Buybacks often indicate confidence and trust from the project’s team.
For Pump.fun, the strategy has two key impacts.
Firstly, weekly purchases will bolster demand for the native coin.
Also, removing a massive supply will trim supply, which could ensure price stability and growth in the coming times.
Such mechanisms attract experienced investors since they position the alt as an asset with stable demand, not hype.
Cryptocurrency enthusiasts are always quick to discover massive buybacks, and it was the same for Pump.fun.
While the latest $58 million milestone confirms the launchpad’s strength, the comment sector appeared dissatisfied.

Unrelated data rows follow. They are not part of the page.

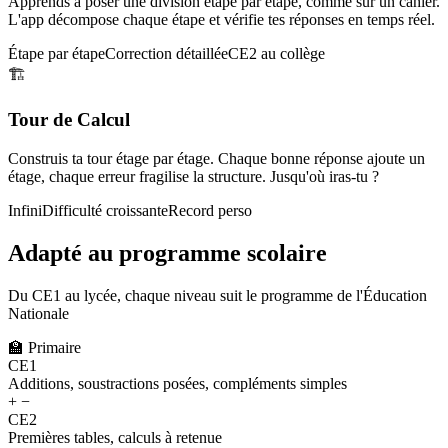
Apprends à poser une division étape par étape, comme sur un cahier.
L'app décompose chaque étape et vérifie tes réponses en temps réel.
Étape par étape
Correction détaillée
CE2 au collège
🏗️
Tour de Calcul
Construis ta tour étage par étage. Chaque bonne réponse ajoute un
étage, chaque erreur fragilise la structure. Jusqu'où iras-tu ?
Infini
Difficulté croissante
Record perso
Adapté au programme scolaire
Du CE1 au lycée, chaque niveau suit le programme de l'Éducation
Nationale
🏫
Primaire
CE1
Additions, soustractions posées, compléments simples
+ −
CE2
Premières tables, calculs à retenue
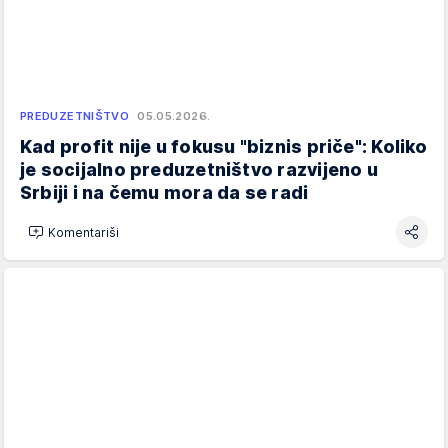
PREDUZETNIŠTVO
05.05.2026.
Kad profit nije u fokusu "biznis priče": Koliko
je socijalno preduzetništvo razvijeno u
Srbiji i na čemu mora da se radi
Komentariši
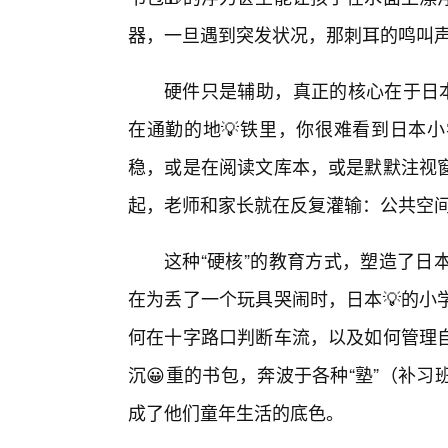
器，一旦遇到突发状况，那刺耳的鸣叫
硬件只是辅助，真正的核心在于日本
在通勤的地💡铁里，你很难看到日本
稳，或是在阅读文库本，或是默默注视
起，老师和家长就在反复灌输：公共空
这种“硬核”的教育方式，塑造了日
在为丢了一个玩具哭闹时，日本💡的小
何在十字路口判断车流，以及如何管理
沉😀重的书包，奔波于各种“塾”（补
成了他们童年生活的底色。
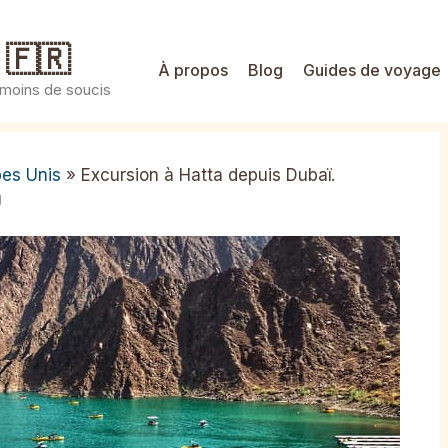
 🇫🇷
À propos
Blog
Guides de voyage
 moins de soucis
bes Unis
»
Excursion à Hatta depuis Dubaï.
U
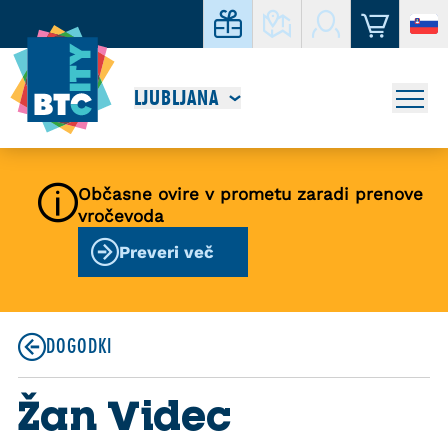
LJUBLJANA
Občasne ovire v prometu zaradi prenove
vročevoda
Preveri več
DOGODKI
Žan Videc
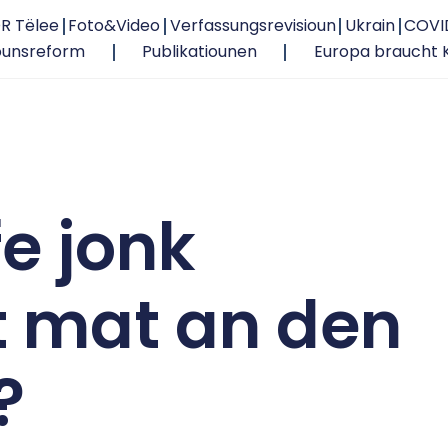
R Tëlee
Foto&Video
Verfassungsrevisioun
Ukrain
COVI
ounsreform
Publikatiounen
Europa braucht 
fe jonk
 mat an den
?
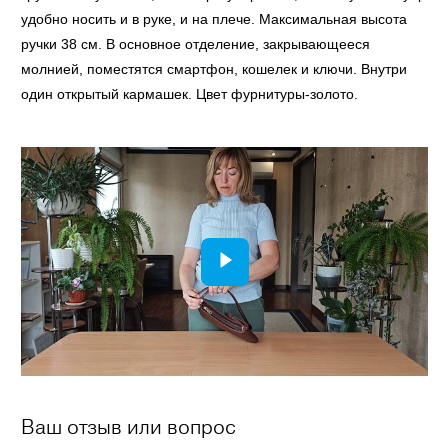
удобно носить и в руке, и на плече. Максимальная высота
ручки 38 см. В основное отделение, закрывающееся
молнией, поместятся смартфон, кошелек и ключи. Внутри
один открытый кармашек. Цвет фурнитуры-золото.
Ваш отзыв или вопрос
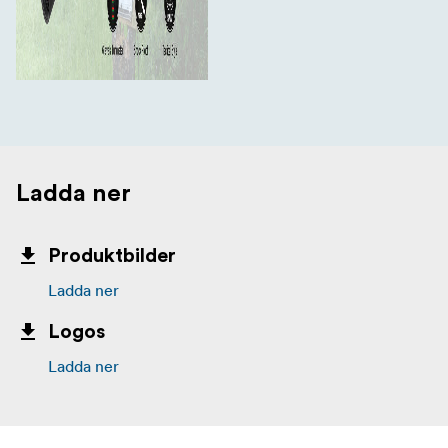
Ladda ner
Produktbilder
Ladda ner
Logos
Ladda ner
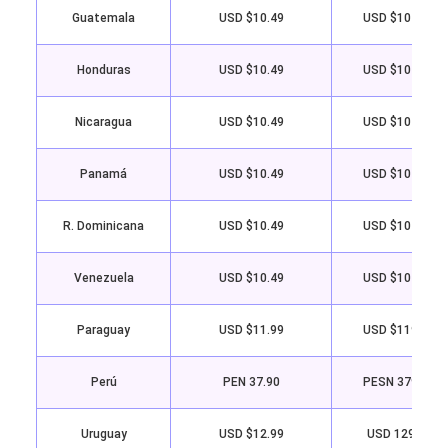
Guatemala
USD $10.49
USD $104.99
Honduras
USD $10.49
USD $104.99
Nicaragua
USD $10.49
USD $104.99
Panamá
USD $10.49
USD $104.99
R. Dominicana
USD $10.49
USD $104.99
Venezuela
USD $10.49
USD $104.99
Paraguay
USD $11.99
USD $119.99
Perú
PEN 37.90
PESN 379.90
Uruguay
USD $12.99
USD 129.99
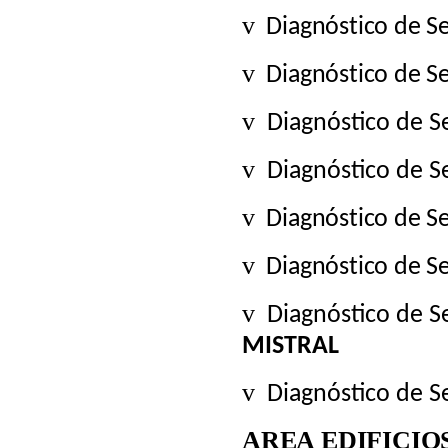
v
Diagnóstico de S
v
Diagnóstico de S
v
Diagnóstico de 
v
Diagnóstico de S
v
Diagnóstico de S
v
Diagnóstico de S
v
Diagnóstico de 
MISTRAL
v
Diagnóstico de 
AREA EDIFICIO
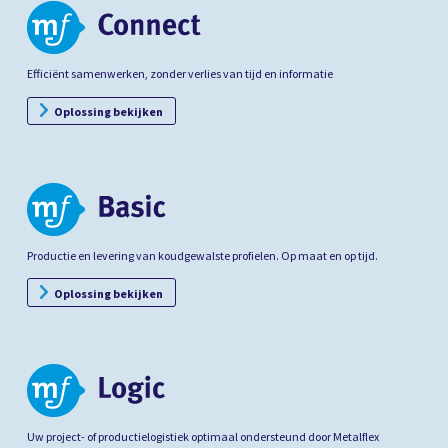
Efficiënt samenwerken, zonder verlies van tijd en informatie
Oplossing bekijken
Productie en levering van koudgewalste profielen. Op maat en op tijd.
Oplossing bekijken
Uw project- of productielogistiek optimaal ondersteund door Metalflex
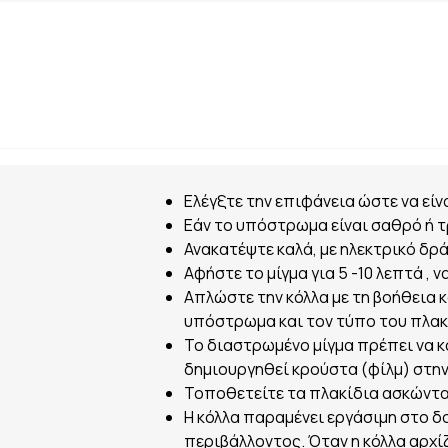
Ελέγξτε την επιφάνεια ώστε να είν
Εάν το υπόστρωμα είναι σαθρό ή τ
Ανακατέψτε καλά, με ηλεκτρικό δρ
Αφήστε το μίγμα για 5 -10 λεπτά , 
Απλώστε την κόλλα με τη βοήθεια 
υπόστρωμα και τον τύπο του πλακ
Το διαστρωμένο μίγμα πρέπει να κ
δημιουργηθεί κρούστα (φίλμ) στην
Τοποθετείτε τα πλακίδια ασκώντα
Η κόλλα παραμένει εργάσιμη στο δο
περιβάλλοντος. Όταν η κόλλα αρχίζ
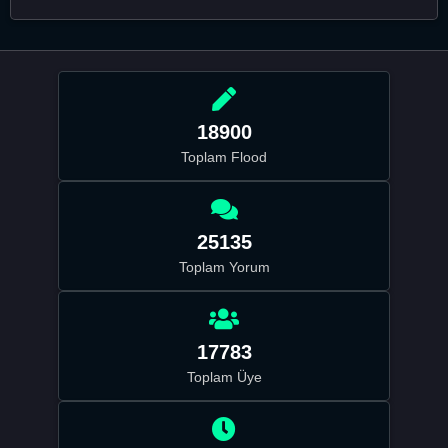
18900
Toplam Flood
25135
Toplam Yorum
17783
Toplam Üye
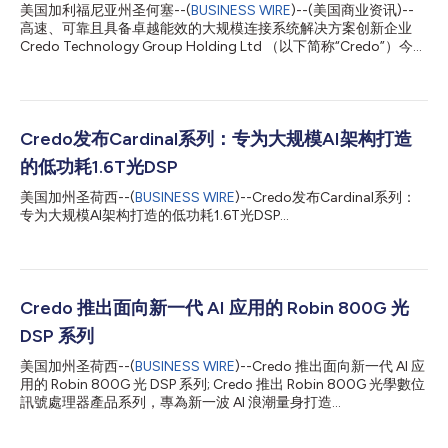
美国加利福尼亚州圣何塞--(
BUSINESS WIRE
)--(美国商业资讯)--
高速、可靠且具备卓越能效的大规模连接系统解决方案创新企业
Credo Technology Group Holding Ltd （以下简称“Credo”）今日
宣布，已完成对 DustPhotonics 的收购。DustPhotonics 拥有业
界领先的硅光子光子集成电路（SiPho PIC）光连接技术，此次收
购进一步丰富了 Credo 的光互连产品组合，覆盖 800G、1.6T 及
3.2T 近封装光学（NPO）和共封装光学（CPO）解决方案。借助
该技术，Credo 现已形成涵盖 SerDes、高速数字信号处理
Credo发布Cardinal系列：专为大规模AI架构打造
（DSP）、硅光子以及系统集成在内的垂直整合连接技术平台，可
的低功耗1.6T光DSP
为横向扩展（scale-out）与纵向扩展（scale-up）网络提供全面
支持，满足 AI 基础设施建设过程中从电互连到光互连的全栈连接
美国加州圣荷西--(
BUSINESS WIRE
)--Credo发布Cardinal系列：
需求。 随着 DustPhotonics 的加入，公司预计，整合后的
专为大规模AI架构打造的低功耗1.6T光DSP...
ZeroFlap 光收发器、光 DSP 及硅光子产品组合将于 2027 财年成
为推动业务增长的重要动力。这一前景反映出客户需求持续强
劲，...
Credo 推出面向新一代 AI 应用的 Robin 800G 光
DSP 系列
美国加州圣荷西--(
BUSINESS WIRE
)--Credo 推出面向新一代 AI 应
用的 Robin 800G 光 DSP 系列; Credo 推出 Robin 800G 光學數位
訊號處理器產品系列，專為新一波 AI 浪潮量身打造...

Most people focused on the upcoming airdrop, which the PUMP team confirmed will not happen soon.
Also, skeptics caution that the platform might not sustain such buybacks as they rely on consistent revenue generation.
Pump.fun should ensure continued growth for steady fund flows for the repurchase strategy.
Meanwhile, one X user remained optimistic, stating:
Consistent offsets like this tighten supply and make every new demand spike more impactful.
The native token has failed to recover from its initial sell-off.
PUMP changes hands at $0.01557 after losing 28% and 40% in the past month and week.
Technical indicators demonstrate PUMP’s near-term weakness, exacerbated by the ongoing broader market bloodbath.
The meme cryptocurrency hovers well below the 50 and 100-EMAs on the 3H timeframe.
Also, the MACD signals dominant selling pressure with a bold crossover and red histograms.

The RSI at 10 confirmed faded momentum, but the oversold signals hint at possible reversals.
The team should elevate the project’s appeal among investors and traders to enhance sentiment.
While buybacks are bullish, steady demand from the community is essential for a full impact.